The margin of the 1611 KJV reads: “Or, deal deceitfully with.” Geneva translates it as “make merchandise” while Tyndale & Bishops’ translate the word into two words: “choppe & change.” The word “choppe” is an old word used for “make merchandise” while the word change involves turning the word of God into something else from what it should be. It would seem that Tyndale recognized a dual-fold meaning or application of the word and to be honest with the sense translated it as both. But it would seem the KJV translators did not want to translate the single Greek word into two words (three counting the word “and”) and so used the word “corrupt.” Corrupt involves the application of both concepts: To change the word of God is to corrupt its essence while to peddle or make merchandise of the word of God is to corrupt its use.
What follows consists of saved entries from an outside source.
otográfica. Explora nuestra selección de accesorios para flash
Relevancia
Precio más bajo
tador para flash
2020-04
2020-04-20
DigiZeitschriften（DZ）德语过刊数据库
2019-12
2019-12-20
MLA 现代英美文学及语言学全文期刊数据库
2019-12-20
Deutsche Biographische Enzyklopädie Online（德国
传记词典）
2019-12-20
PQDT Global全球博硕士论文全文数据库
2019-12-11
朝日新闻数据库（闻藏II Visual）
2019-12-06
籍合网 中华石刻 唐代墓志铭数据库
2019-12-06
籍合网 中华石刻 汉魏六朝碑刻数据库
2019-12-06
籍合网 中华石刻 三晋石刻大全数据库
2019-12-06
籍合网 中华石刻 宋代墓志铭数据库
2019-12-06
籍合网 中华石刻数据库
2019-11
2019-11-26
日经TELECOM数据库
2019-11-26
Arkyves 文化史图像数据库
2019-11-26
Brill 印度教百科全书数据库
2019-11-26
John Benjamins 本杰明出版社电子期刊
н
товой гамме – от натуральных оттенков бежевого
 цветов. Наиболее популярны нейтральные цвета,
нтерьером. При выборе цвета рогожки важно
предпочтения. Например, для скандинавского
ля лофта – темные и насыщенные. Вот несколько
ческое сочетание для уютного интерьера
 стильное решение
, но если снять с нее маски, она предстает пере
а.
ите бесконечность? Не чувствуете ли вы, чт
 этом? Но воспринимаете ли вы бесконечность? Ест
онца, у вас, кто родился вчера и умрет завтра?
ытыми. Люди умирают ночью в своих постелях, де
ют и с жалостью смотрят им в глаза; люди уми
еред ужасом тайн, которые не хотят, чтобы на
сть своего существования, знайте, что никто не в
And thus the word “corrupt” is appropriately used here.
Geneva reads in the margin:
“We do not handle it craftily and covetously, or less sincerely than we ought: and he useth a metaphor which is taken from hucksters, which used to play the false harlots with whatsoever cometh into their hands.”
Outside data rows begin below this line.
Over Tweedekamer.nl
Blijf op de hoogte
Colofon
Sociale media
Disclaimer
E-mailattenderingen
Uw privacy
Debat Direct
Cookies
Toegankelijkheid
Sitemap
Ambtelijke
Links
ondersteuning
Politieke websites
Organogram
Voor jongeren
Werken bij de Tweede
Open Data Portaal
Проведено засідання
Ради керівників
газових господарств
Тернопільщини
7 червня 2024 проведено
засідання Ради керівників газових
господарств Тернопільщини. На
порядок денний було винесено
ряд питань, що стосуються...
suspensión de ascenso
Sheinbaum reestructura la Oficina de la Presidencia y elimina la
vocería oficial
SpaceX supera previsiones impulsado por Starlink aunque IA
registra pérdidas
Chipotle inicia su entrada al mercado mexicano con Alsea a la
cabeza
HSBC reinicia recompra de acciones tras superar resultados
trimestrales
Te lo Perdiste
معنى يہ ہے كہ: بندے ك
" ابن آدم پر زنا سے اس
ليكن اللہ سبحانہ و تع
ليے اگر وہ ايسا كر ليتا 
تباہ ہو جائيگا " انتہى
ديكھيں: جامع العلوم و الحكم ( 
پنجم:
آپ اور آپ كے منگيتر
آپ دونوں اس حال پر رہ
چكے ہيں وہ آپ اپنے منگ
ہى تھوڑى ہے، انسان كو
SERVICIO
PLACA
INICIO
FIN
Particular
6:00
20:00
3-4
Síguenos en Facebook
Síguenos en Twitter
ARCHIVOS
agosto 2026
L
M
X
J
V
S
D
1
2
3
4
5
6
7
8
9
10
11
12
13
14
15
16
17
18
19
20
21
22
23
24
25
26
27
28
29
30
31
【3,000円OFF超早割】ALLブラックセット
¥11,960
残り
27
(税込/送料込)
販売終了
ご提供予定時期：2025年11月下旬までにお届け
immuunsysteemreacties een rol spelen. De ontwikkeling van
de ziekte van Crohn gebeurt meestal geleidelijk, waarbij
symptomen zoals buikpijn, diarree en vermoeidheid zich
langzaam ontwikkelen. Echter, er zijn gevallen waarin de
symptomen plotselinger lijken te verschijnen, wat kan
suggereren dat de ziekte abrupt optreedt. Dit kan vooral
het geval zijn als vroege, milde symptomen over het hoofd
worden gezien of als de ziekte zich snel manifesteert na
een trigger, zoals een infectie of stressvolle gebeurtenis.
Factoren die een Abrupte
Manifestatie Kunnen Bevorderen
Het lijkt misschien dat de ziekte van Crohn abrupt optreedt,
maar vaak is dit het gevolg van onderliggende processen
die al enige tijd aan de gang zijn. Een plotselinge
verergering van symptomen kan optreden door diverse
John Calvin took the sense to be primarily that of gain, but recognized both as being applicable:
“For the doctrine of God is corrupted in two ways, It is corrupted in a direct way, when it is mixed up with falsehood and lies, so as to be no longer the pure and genuine doctrine of God, but is falsely commanded under that title. It is corrupted indirectly, when, although retaining its purity, it is turned hither and thither to please men, and is disfigured by unseemly disguises, by way of hunting after favour. Thus there will be found some, in whose doctrine there will be no impiety detected, but as they hunt after the applauses of the world by making a display of their acuteness and eloquence, or are ambitious of some place, or gape for filthy lucre, (1 Tim. iii. 8,) or are desirous by some means or other to rise, they, nevertheless, corrupt the doctrine itself by wrongfully abusing it, or making it subservient to their depraved inclinations. I am, therefore, inclined to retain the word adulterate, as it expresses better what ordinarily happens in the case of all that play with the sacred word of God, as with a ball, and transform it according to their own convenience. For is must necessarily be, that they degenerate from the truth, and preach a sort of artificial and spurious Gospel.”
John Gill also reads it as both senses being applicable:
“[B]y the word of God, may be meant the Scriptures in general, which are from God, contain his will, and which he uses for the good of men, and his own glory, and may be corrupted by false glosses, and human mixtures, and by adding to them, which is the word of truth, of faith, righteousness, reconciliation, and salvation, and which was corrupted by these false teachers, by making merchandise of it; they huckstered the word of God, made gain of it, sought merely their own worldly interest and advantage in it, and so mixed it with their own vain philosophy, to please the carnal ears and hearts of men; business of salvation; they did, as pedling merchants do, mix good and bad commodities together, and then vend them for sound ware; or as vintners, who mix their wine with water, and sell it for neat wine.”
Matthew Henry’s Commentary (Daniel Mayo’s 2 Corinthians) states:
“Though many did corrupt the word of God, yet the apostle’s conscience witnessed to his fidelity. He did not mix his own notions with the doctrines and institutions of Christ; he durst not add to, nor diminish from, the word of God; he was faithful in dispensing the gospel, as he received it from the Lord, and had no secular turn to serve; his aim was to approve himself to God, remembering that his eye was always upon him; he therefore spoke and therefore in sincerity.”